Work order
In the entries, find all lines that hold the word "Africa" and copy them.

Listed records
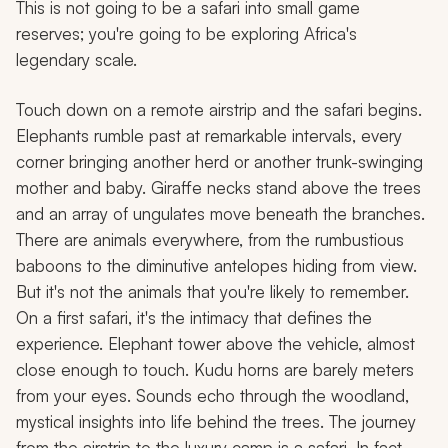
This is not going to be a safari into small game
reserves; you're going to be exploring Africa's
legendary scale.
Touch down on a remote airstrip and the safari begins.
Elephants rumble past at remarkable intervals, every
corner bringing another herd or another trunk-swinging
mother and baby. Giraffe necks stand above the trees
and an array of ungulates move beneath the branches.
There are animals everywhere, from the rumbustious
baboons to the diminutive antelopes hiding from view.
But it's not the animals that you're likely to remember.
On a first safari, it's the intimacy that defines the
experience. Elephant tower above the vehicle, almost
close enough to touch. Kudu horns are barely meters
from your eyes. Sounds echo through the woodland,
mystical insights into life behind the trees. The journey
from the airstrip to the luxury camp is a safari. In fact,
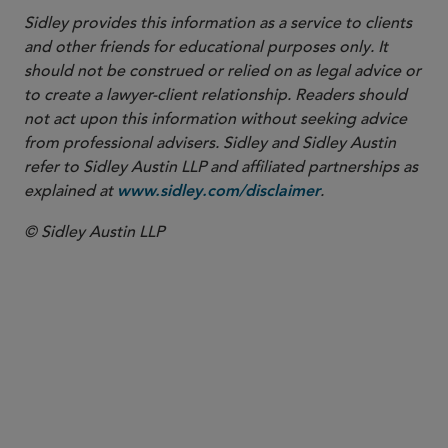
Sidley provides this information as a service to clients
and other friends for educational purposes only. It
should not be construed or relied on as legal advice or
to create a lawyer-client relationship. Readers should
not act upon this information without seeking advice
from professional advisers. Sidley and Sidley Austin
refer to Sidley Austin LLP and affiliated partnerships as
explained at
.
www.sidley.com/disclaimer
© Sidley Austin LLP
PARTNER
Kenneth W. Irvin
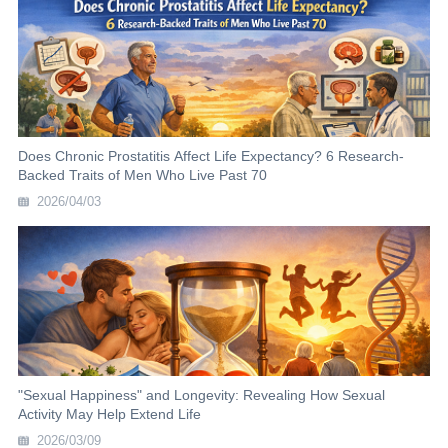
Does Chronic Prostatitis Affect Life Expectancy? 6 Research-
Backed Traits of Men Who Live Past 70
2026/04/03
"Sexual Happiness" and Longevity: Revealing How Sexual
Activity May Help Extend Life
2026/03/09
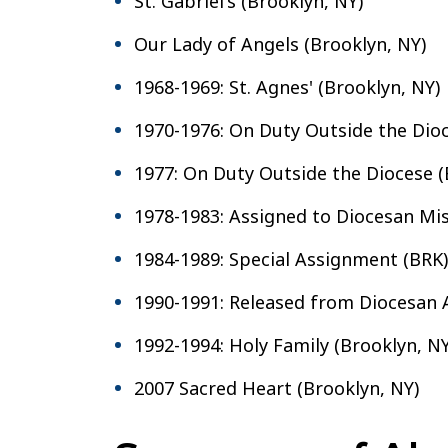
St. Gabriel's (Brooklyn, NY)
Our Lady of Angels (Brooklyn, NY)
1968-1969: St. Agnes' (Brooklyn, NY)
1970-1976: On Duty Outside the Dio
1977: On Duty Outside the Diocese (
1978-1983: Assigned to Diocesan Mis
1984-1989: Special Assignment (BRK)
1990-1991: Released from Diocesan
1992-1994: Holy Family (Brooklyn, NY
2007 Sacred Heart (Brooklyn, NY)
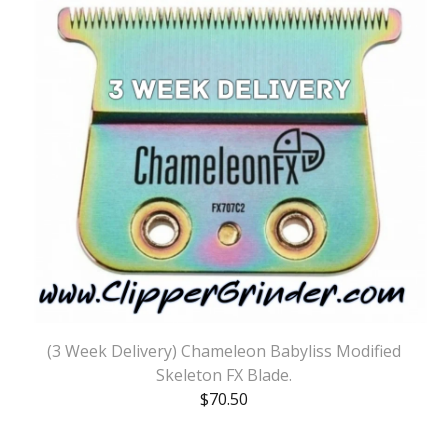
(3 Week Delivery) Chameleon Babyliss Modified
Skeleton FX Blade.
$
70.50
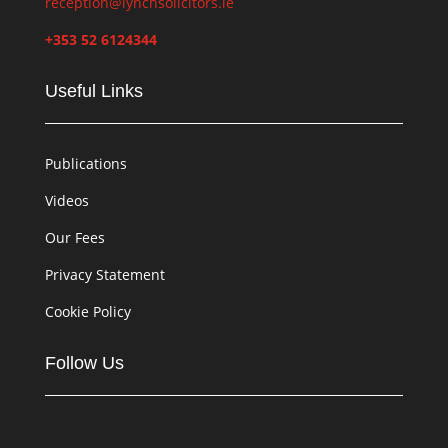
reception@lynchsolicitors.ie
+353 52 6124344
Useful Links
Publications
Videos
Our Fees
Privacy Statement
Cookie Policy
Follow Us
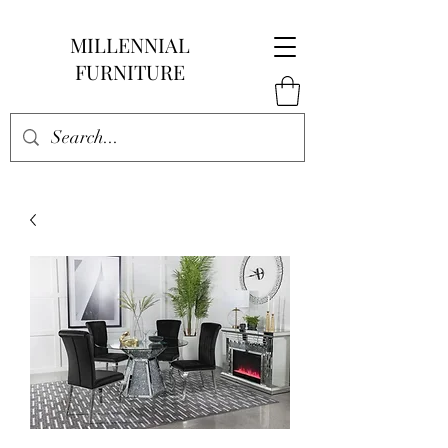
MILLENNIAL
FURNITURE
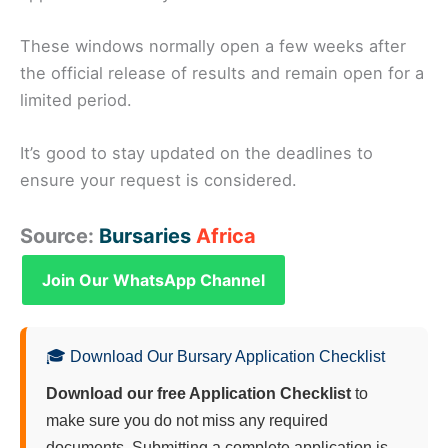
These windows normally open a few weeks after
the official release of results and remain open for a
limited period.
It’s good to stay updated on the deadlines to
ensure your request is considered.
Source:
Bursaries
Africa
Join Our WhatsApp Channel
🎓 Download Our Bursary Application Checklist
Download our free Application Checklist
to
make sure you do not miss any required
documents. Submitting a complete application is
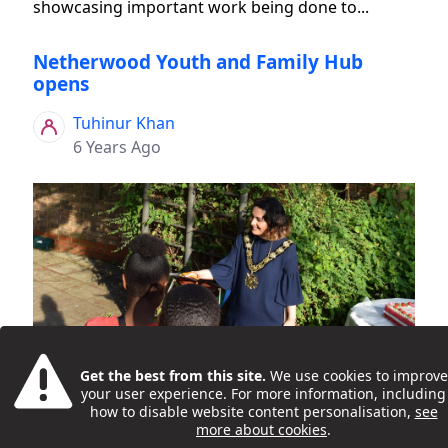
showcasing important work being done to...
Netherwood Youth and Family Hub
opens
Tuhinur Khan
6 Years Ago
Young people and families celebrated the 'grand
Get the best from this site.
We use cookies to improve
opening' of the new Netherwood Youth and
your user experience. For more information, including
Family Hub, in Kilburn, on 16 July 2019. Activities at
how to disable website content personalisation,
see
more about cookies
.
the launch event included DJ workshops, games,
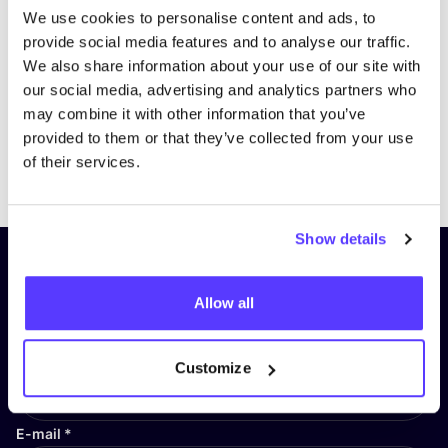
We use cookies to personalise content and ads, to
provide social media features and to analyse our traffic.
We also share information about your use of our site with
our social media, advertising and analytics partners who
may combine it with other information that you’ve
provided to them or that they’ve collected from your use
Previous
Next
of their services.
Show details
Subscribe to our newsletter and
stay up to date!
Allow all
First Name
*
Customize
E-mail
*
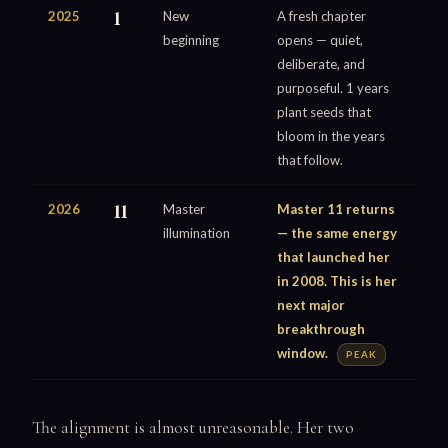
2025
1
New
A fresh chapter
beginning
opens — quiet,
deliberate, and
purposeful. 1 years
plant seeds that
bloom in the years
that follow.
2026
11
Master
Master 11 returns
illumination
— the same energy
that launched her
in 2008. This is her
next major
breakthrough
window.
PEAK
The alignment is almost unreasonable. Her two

--

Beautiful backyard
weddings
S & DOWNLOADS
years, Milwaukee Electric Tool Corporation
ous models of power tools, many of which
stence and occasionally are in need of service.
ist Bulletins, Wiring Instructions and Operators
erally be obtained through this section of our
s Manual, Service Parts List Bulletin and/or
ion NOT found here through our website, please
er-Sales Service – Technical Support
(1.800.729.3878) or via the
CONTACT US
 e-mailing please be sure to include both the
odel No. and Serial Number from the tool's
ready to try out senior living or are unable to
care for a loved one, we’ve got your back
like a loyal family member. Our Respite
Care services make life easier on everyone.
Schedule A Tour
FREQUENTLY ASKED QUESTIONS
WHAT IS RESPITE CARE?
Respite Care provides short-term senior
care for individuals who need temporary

Answer space
reserves; you're going to be exploring Africa's
Africa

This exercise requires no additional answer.